A Hokousai,
D'abord, je voudrais dire que de mon point de vue vous montrez une profondeur qui s'approche de celle de l'essentiel, lui-même étant infiniment pur, et simple.
Note : Pour l'anecdote, ceci fait contraste avec les petites trivialités qui ont émaillé ce fil (et auxquelles j'ai participé...)
En la matière, j'ai tendance à ne pas intervenir avant de percevoir franchement le sens. Mais comme il s'agit de l'essentiel... je vais lâcher quelques "idées", dont je ne cherche pas l'ultime cohérence ici, ni une suite linéaire en un tout explicité (je pourrais donc avoir à les tempérer, voire les renier, le cas échéant...) :
Préliminaires :
- Je suis d'accord avec vous que le simple fait que Spinoza n'utilise pas le mot "conscience" n'autorise en aucune façon à en exclure le sens de son propos. Spinoza est très clairement dans le champ de la Spiritualité universelle, et celle-ci fait en général un usage intensif du mot "conscience." Cela mérite pour le moins un examen attentif et scrupuleux. Reste à savoir 1) si ce sens est effectivement présent chez Spinoza - Histoire de la Philosophie - (une définition explicite de "conscience" est peut-être déjà à avancer), et 2) si non, s'il s'agit d'une lacune ou non - Philosophie.
- Je suis aussi d'accord pour ne pas accorder aux commentateurs de Spinoza la même place qu'à Spinoza (traduire c'est trahir), même s'il me semble tout en même temps sain aussi de regarder ce qu'ils ont à en dire, du moins si un doute persiste. Certaines formules à base d'hyper-substantivation telles que "les ... du conatus" tendent à me hérisser le poil spontanément...

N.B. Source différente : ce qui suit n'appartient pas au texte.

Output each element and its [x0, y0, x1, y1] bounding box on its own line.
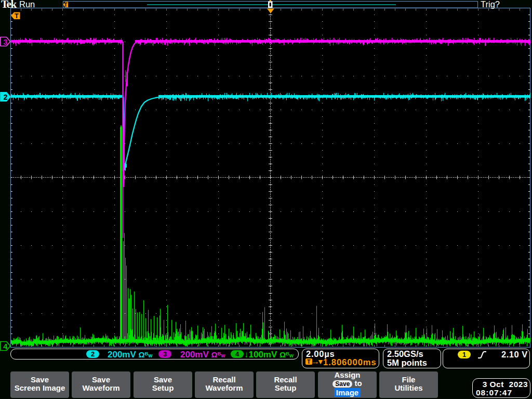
svg-text:4: 4	[3, 342, 7, 351]
svg-text:2: 2	[4, 93, 8, 101]
svg-text:T: T	[15, 12, 19, 20]
svg-text:3: 3	[4, 38, 8, 46]
svg-text:T: T	[64, 2, 68, 8]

- Pour Jourdain, il n'est pas possible de s'en tenir à quelques phrases, car les mots n'étant pas la chose (et il en est très conscient et même prêt à tout jeter si ne serait-ce qu'un soupçon d'intellectualisme stérile pointe son nez), il peut contredire ensuite ce qu'on croit avoir compris... En passant, un entretien ancien (son premier livre, très bref et "aérien", datant des années 60 ; j'en ai un exemplaire dédicacé - mais pas pour moi...
) est disponible
ici. Il a publié pas mal de livres ensuite, nettement plus tard pour l'essentiel, certains étant tout aussi "aériens" - comme seul auteur -, d'autres didactiques (avec un co-auteur interrogateur, ou tirés d'une conférence.)

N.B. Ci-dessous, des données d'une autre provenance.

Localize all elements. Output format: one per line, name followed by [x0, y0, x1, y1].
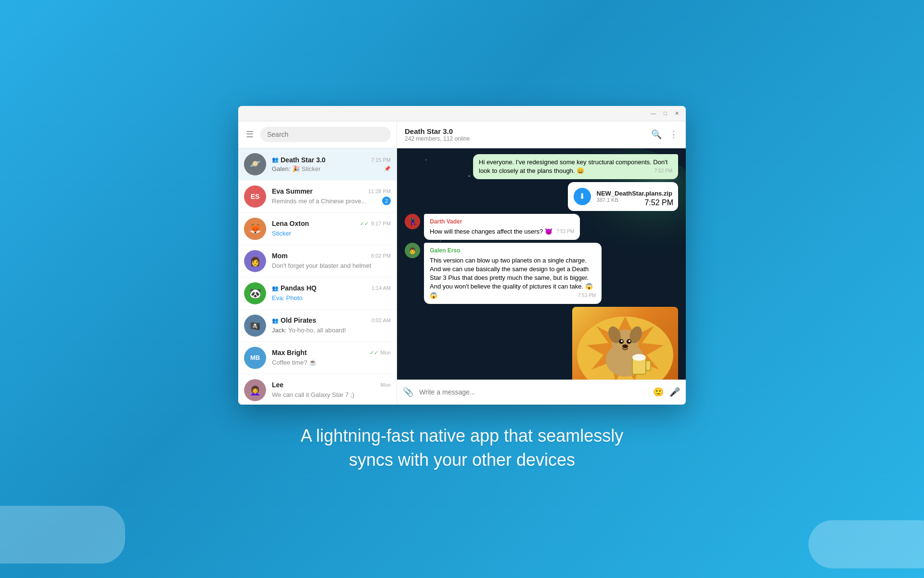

- Pour Spinoza, il ne faut pas oublier – j’ose le dire comme cela – que certaines de ses démonstrations sont sévèrement alourdies par la gestion du « parallélisme » : une idée, rappelons-le, n’est pas produite par un corps, mais le parallèle d’un corps et de ses affections, englobant les corps affectant. Plus justement, la « facies totius universi » pensée est en premier lieu le miroir de l’ensemble des corps ET de leurs interactions sur l’infinité de l’étendue (« facies totius universi » étendue.) En particulier,
l’application de E1P28 (qui affirme l’interdépendance, le Mouvement étant posé pour ce qui concerne l’Etendue) aux idées c’est E2P9, … qui n’est pas d’une évidence immédiate à mon goût (j’en ai déjà fait état plusieurs fois)… Quand deux corps s’entrechoquent, « leurs » idées ne s’entrechoquent pas – à proprement parler, car il y a forcément quand-même de cela – : il y a une idée en Dieu du choc, qui englobe les idées des deux corps
dans un même ensemble indissociable. L’idée du choc « vue par un seul corps » est inadéquate par nature, de ce fait…

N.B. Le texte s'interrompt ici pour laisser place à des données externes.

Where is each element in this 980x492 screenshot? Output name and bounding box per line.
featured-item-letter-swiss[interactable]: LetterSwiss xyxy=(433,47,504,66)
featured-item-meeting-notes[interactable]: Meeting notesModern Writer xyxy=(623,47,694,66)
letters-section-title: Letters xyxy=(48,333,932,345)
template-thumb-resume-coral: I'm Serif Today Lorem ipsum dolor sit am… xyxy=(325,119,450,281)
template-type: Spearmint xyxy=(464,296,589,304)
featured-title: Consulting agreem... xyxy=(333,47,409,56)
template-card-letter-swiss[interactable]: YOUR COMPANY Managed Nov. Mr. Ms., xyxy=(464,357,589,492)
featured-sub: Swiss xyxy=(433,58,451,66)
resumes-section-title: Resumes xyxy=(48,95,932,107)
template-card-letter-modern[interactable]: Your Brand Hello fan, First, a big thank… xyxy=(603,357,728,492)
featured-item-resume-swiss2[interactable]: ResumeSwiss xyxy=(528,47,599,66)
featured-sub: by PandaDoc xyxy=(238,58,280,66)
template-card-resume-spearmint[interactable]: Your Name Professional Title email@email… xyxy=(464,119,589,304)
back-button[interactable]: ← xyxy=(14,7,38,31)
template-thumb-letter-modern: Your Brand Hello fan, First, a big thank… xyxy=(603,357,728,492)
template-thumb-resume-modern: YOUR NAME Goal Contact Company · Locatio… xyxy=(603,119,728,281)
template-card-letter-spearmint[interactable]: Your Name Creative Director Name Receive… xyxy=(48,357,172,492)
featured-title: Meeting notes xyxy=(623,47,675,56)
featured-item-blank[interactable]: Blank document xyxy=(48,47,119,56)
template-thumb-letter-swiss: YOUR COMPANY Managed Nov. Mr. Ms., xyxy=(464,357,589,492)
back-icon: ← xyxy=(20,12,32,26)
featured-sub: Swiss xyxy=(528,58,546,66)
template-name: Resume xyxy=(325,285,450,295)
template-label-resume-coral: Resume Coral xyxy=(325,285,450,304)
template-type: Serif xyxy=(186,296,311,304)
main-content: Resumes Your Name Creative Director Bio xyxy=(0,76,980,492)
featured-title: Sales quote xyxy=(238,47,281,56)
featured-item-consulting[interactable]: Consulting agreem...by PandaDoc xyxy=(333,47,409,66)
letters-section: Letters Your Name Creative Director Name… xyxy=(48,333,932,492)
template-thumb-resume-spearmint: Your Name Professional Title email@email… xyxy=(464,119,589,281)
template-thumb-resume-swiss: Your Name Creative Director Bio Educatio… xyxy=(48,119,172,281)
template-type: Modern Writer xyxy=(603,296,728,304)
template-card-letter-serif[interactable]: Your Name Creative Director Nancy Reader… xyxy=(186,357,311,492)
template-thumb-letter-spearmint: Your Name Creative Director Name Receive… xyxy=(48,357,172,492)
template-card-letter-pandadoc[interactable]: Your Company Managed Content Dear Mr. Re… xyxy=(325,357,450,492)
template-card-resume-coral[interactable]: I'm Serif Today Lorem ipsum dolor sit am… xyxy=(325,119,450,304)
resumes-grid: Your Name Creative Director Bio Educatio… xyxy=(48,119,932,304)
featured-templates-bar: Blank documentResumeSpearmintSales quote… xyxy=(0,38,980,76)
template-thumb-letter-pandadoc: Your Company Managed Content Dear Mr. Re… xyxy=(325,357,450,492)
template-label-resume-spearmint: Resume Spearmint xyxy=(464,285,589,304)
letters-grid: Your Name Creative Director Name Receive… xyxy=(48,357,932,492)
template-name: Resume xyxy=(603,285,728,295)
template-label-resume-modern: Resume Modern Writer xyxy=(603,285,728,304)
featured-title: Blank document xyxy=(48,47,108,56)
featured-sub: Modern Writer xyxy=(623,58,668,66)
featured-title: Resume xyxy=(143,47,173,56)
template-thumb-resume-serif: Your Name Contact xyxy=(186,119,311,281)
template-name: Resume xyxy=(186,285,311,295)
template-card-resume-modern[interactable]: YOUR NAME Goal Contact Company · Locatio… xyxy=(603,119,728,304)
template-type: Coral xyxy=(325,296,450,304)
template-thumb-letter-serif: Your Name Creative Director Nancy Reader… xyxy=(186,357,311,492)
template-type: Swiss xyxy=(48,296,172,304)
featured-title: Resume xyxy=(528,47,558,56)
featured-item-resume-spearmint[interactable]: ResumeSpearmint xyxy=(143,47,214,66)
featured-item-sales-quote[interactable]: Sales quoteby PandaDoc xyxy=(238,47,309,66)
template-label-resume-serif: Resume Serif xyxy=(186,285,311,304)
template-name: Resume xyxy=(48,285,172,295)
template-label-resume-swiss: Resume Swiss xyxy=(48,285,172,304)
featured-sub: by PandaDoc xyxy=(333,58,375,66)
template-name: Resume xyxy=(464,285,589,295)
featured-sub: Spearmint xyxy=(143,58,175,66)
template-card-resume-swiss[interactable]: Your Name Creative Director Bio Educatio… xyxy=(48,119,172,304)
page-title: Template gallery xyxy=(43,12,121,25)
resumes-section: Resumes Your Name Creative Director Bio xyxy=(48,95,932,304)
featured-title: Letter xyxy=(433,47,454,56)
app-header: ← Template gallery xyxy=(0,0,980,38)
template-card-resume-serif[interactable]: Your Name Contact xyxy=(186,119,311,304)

- Spinoza dit lui-même que Dieu n’a pas du tout le même Entendement que les hommes (c'est pour Dieu lui-même "en un seul bloc" vs inadéquation, ou adéquation par notions communes (intuition) + démonstrations (logique, aux règles intuitives) + sublimation par l'intuition.)
Sur le fond :
- Il est très clair qu’à partir du moment où Dieu-Nature est mis en amont de tout (et pour cause…) toute conception du « sujet », ou autre mot mais équivalent, qui engloberait une notion « d’être en soi », de « forme substantielle », de « libre-arbitre », etc. pour un mode est totalement exclue chez Spinoza (outre d’être indéfendable). Je pense que tout le monde en est d’accord ici.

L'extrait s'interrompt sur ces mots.